*** Begin section ***
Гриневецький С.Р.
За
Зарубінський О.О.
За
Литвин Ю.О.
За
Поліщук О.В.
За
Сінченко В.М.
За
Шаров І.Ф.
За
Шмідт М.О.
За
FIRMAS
*** End section ***
*** Begin section ***
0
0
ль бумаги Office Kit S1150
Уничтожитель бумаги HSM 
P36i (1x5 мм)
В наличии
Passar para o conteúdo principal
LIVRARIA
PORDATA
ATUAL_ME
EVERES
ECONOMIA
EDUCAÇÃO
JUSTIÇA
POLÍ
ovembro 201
*** End section ***
*** Begin section ***
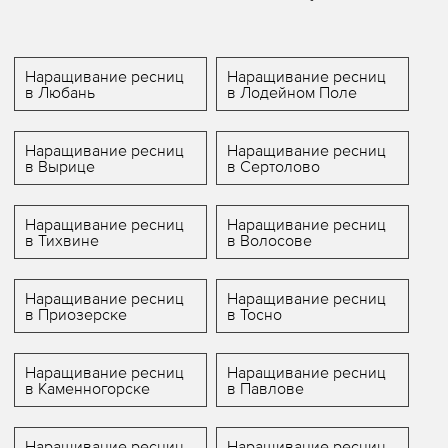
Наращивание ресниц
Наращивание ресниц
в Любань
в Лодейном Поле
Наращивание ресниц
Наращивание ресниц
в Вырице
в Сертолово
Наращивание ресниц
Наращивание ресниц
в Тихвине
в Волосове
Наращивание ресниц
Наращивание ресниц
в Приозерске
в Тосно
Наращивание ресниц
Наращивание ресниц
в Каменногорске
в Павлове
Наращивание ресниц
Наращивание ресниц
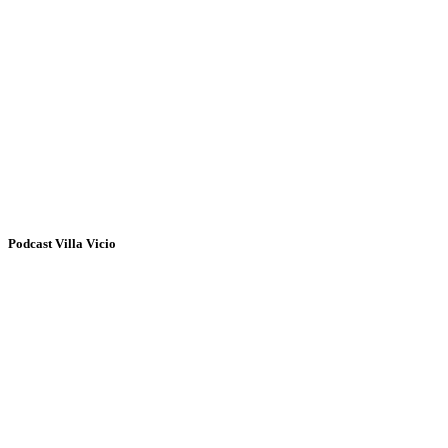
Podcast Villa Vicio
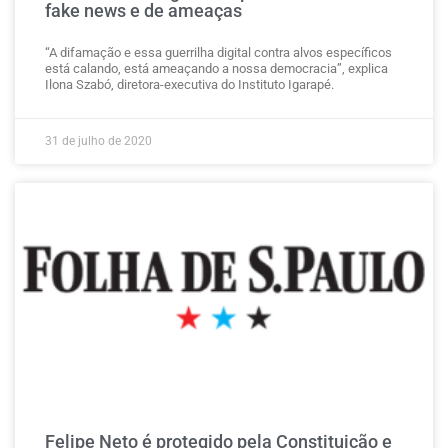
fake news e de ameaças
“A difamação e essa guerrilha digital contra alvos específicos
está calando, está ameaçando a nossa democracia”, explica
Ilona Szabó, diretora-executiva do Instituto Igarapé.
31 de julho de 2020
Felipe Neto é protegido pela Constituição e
*** End section ***
What is required:
Work out how many lines of the material contain the word "бумаги" and answer with that number only.

Result for this task:
2